Sombras en la Noche Buena
Las campanas de la iglesia repicaron por última vez, resonando con un eco profundo entre las callejuelas del pueblo. La niebla densa y casi tangible, envolvía todo, desde las luces del árbol navideño leonés hasta las sombras que se deslizaban lentamente entre los feligreses que abandonaban la misa del gallo.
Salida del la misa del Gallo
Junto al árbol navideño, entre las luces que proyectaban reflejos irregulares, distinguió una figura inmóvil que de alguna manera la inquietó: la sombra de un hombre. Era imposible ver su rostro, pero su presencia era inconfundible, opresiva. Fingiendo no haberlo notado, cruzó el arco y aceleró el paso internándose en el pasadizo que lleva al convento.
El callejón del convento
El eco de sus propios pasos se mezclaba con el crujido de las hojas bajo sus botas. A un lado, la tapia de los huertos del convento se extendía como un muro interminable; al otro, la fachada oscura del edificio se alzaba imponente.
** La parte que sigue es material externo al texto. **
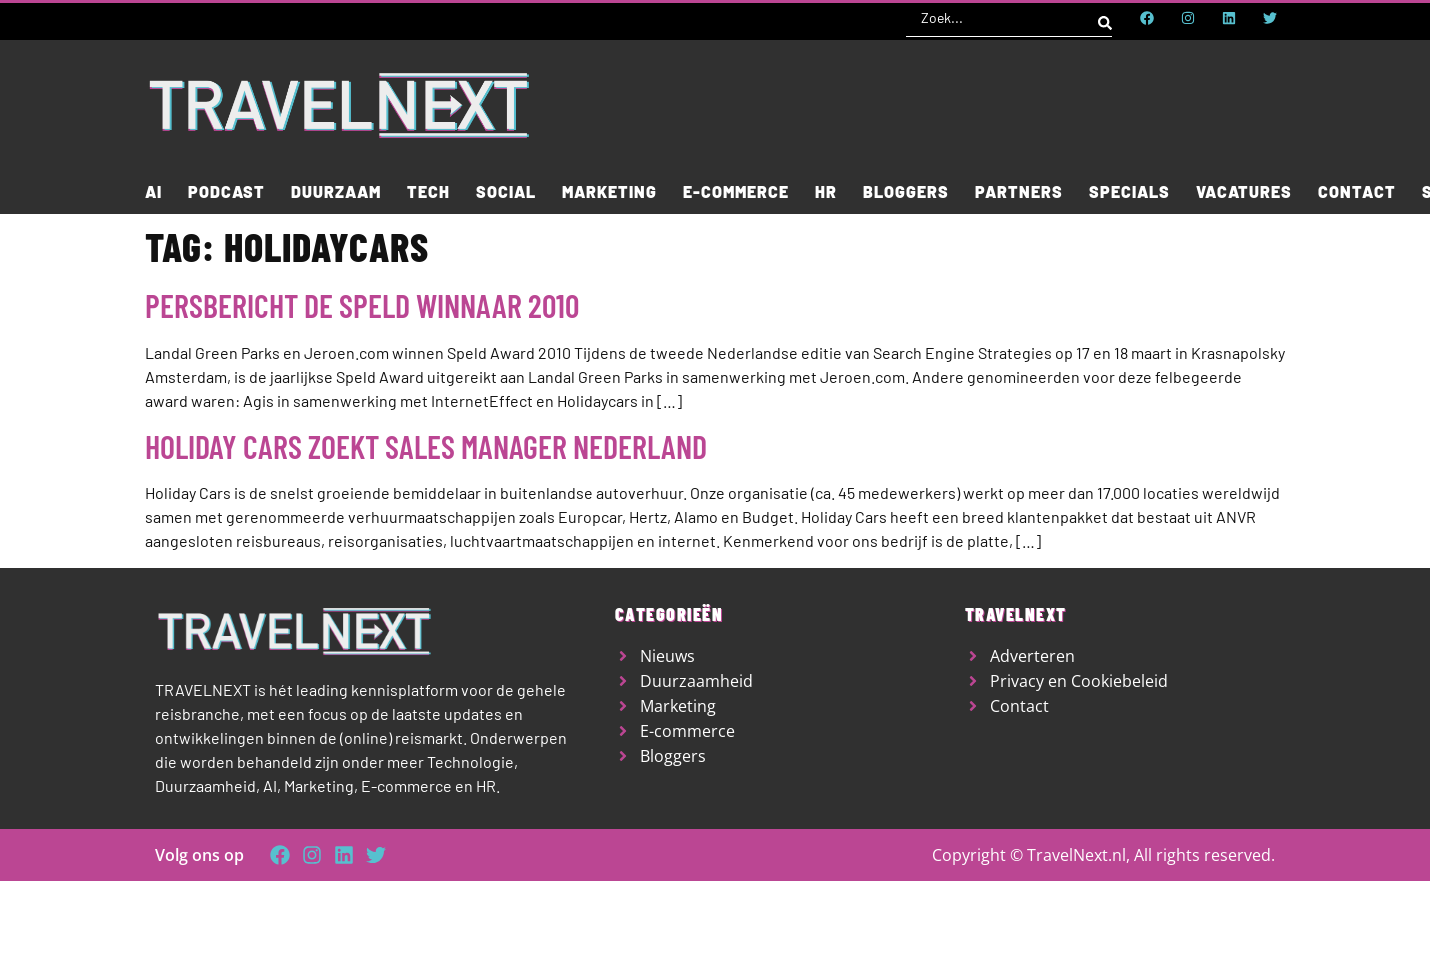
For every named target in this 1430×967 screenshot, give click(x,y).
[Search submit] (1105, 18)
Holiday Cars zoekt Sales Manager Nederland (426, 446)
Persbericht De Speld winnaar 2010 (362, 305)
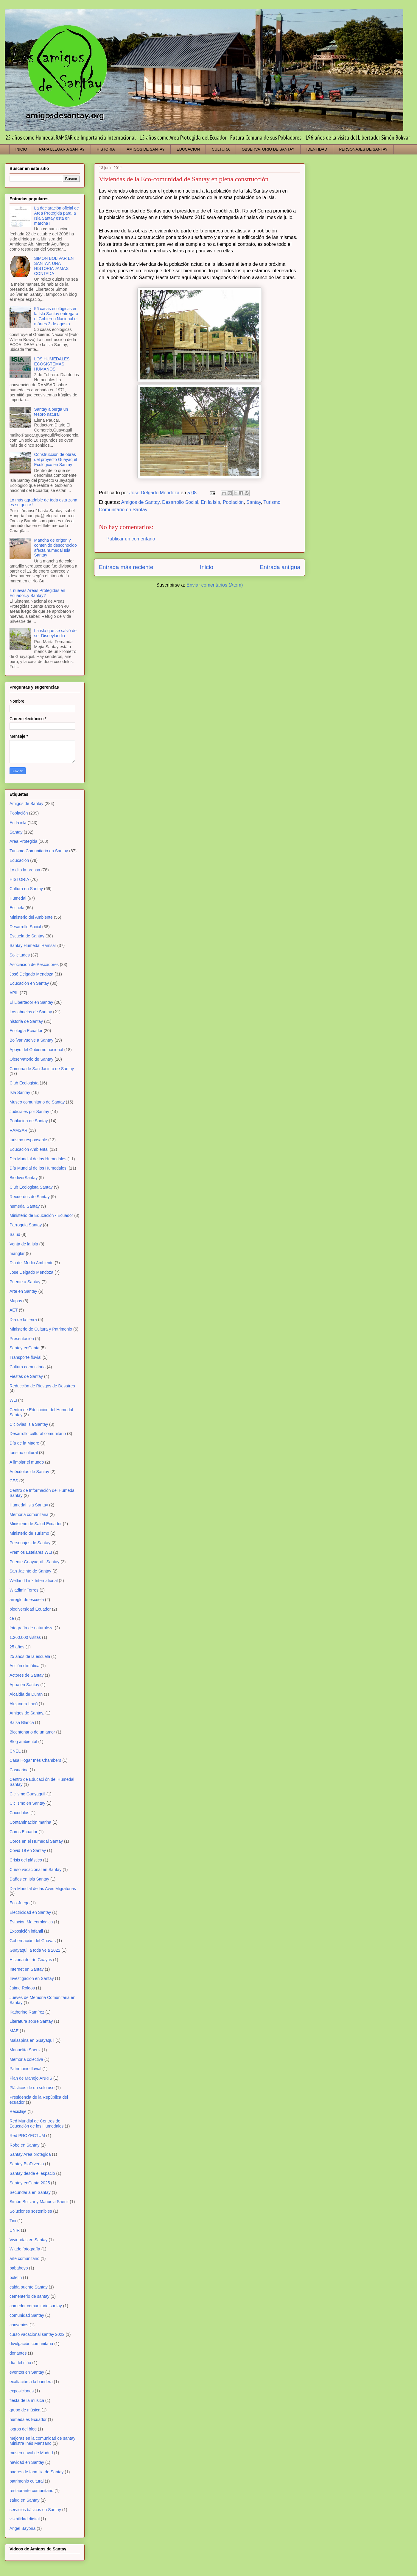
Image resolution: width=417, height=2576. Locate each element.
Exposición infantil (26, 1931)
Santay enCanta (24, 1347)
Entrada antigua (280, 567)
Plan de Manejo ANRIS (31, 2078)
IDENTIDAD (316, 149)
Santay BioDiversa (27, 2163)
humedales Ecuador (28, 2419)
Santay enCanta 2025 (30, 2182)
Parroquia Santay (26, 1225)
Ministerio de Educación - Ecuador (41, 1215)
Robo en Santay (24, 2145)
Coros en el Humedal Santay (36, 1841)
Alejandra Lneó (24, 1703)
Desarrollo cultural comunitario (38, 1433)
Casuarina (19, 1769)
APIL (14, 992)
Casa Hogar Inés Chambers (35, 1760)
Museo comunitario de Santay (37, 1102)
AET (14, 1310)
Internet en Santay (26, 1969)
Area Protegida (23, 841)
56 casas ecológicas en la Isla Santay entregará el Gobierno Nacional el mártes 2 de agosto (56, 316)
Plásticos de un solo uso (32, 2087)
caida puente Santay (29, 2287)
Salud (15, 1234)
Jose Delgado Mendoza (31, 1272)
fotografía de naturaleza (32, 1627)
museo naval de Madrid (31, 2452)
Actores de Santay (26, 1675)
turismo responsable (28, 1139)
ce (12, 1618)
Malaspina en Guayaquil (32, 2040)
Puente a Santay (25, 1281)
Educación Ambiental (29, 1149)
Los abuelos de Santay (31, 1011)
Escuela (17, 907)
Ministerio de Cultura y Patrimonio (41, 1329)
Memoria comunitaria (29, 1514)
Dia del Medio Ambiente (32, 1262)
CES (14, 1480)
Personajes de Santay (30, 1542)
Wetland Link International (34, 1580)
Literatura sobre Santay (31, 2021)
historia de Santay (26, 1021)
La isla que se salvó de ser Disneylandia (55, 633)
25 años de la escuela (30, 1656)
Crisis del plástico (26, 1860)
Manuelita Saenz (25, 2049)
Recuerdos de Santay (30, 1196)
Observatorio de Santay (31, 1059)
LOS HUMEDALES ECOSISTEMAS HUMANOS (52, 364)
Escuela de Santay (27, 936)
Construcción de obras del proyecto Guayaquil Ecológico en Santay (55, 459)
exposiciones (22, 2391)
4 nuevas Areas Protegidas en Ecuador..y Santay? (37, 593)
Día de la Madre (24, 1443)
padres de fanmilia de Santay (36, 2471)
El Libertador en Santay (31, 1002)
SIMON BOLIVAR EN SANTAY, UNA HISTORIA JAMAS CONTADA (54, 266)
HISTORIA (106, 149)
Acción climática (24, 1665)
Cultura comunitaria (28, 1366)
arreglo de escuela (27, 1599)
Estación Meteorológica (31, 1922)
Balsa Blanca (22, 1722)
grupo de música (25, 2410)
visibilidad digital (25, 2518)
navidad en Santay (27, 2462)
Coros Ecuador (23, 1831)
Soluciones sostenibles (31, 2211)
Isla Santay (20, 1092)
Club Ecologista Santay (31, 1187)
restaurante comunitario (31, 2490)
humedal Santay (25, 1206)
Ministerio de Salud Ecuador (36, 1523)
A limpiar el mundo (27, 1462)
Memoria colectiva (26, 2059)
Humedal (18, 898)
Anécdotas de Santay (29, 1471)
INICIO (21, 149)
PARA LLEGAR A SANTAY (62, 149)
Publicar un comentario (130, 538)
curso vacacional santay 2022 (37, 2334)
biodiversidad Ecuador (30, 1609)
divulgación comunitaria (31, 2343)
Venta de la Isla (24, 1244)
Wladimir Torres (24, 1590)
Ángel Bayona (22, 2528)
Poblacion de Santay (29, 1120)
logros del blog (23, 2429)
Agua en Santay (24, 1684)
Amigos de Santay (140, 502)
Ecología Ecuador (26, 1030)
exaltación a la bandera (31, 2381)
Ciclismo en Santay (27, 1803)
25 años (17, 1647)
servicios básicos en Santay (35, 2509)
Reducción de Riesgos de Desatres (42, 1386)
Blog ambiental (23, 1741)
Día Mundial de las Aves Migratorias (43, 1888)
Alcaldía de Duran (26, 1694)
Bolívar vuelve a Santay (31, 1040)
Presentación (22, 1338)
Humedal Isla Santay (29, 1505)
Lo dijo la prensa (25, 869)
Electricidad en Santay (30, 1912)
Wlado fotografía (25, 2249)
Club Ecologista (24, 1083)
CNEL (15, 1751)
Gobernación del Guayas (33, 1940)
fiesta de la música (27, 2400)
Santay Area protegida (30, 2154)
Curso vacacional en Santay (35, 1869)
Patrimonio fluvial (25, 2068)
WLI (13, 1400)
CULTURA (221, 149)
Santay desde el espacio (32, 2173)
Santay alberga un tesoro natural (51, 412)
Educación (19, 860)
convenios (19, 2324)
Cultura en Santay (26, 888)
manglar (17, 1253)
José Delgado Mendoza (31, 974)
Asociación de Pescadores (34, 964)
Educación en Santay (29, 983)
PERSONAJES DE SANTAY (363, 149)
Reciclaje (18, 2111)
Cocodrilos (19, 1812)
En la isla (210, 502)
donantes (18, 2353)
La niebla se acumulaba allí con mayor densidad, silenciando el mundo a su alrededor.
Entonces lo escuchó. Un sonido apenas perceptible: pasos rápidos, siguiendo los suyos. El frío de la noche se le clavó en la espalda. Se giró con rapidez, su aliento formó una nube frente a su rostro. Bajo la tenue luz de la única farola que iluminaba el sendero, vio la misma silueta. El hombre del árbol.
El corazón le latía con fuerza mientras continuaba caminando, sus pasos ahora eran rápidos. La farola proyectaba su sombra larga y vacilante frente a ella, pero a su espalda la figura parecía moverse con el mismo ritmo calculado, siempre manteniendo la misma distancia.
Efímera seguridad en el puente
La salida del callejón la llevó directamente hacia el río. El agua oscura y oculta bajo la niebla, se movía con una calma inquietante. El puente de hierro era el único camino hacia el otro lado, y las luces a lo largo de él ofrecían un respiro de claridad entre las sombras que la habían seguido toda la noche.
Fue entonces cuando escuchó algo diferente: el roce de ruedas en el asfalto. Una figura apareció en la distancia, un ciclista que avanzaba lentamente por el puente. Su presencia le dio un instante de alivio, una sensación de compañía que rompía el aislamiento que había sentido hasta entonces.
El ciclista pasó junto a ella con un leve asentimiento y un destello de su linterna en el manillar. Pero, tan rápido como había llegado, se desvaneció entre la niebla, dejando tras de sí tan solo el sonido del rio.
Ahora, sola de nuevo, notó que el aire parecía más pesado. Las luces del puente parpadeaban con una intermitencia que no había notado antes, y aunque no se atrevía a mirar hacia atrás, podía sentir la misma presencia que la había seguido desde la iglesia.
La silueta de su hogar
Al descender del puente, las siluetas de las casas cercanas comenzaron a materializarse entre la niebla. Allí, en la distancia, su hogar emergía como una silueta borrosa, pero inconfundible. El simple hecho de verlo calmó el temblor en sus manos.
El camino que la separaba de su casa estaba envuelto en un silencio extraño, apenas roto por el lejano murmullo del río. Su aliento formaba nubes pequeñas y rápidas mientras se apresuraba hacia la puerta. No se giró ni una sola vez, porque sabía que la figura seguía allí, a la misma distancia, como una sombra eterna que no necesitaba ni correr ni acercarse para hacerse sentir.
Al llegar al umbral, tomó aire profundamente y buscó sus llaves con manos temblorosas. Al cruzar el marco de la puerta y cerrarla tras de sí, la calidez del interior la envolvió al instante. Desde la ventana, miró hacia el camino por donde había llegado. Solo había niebla.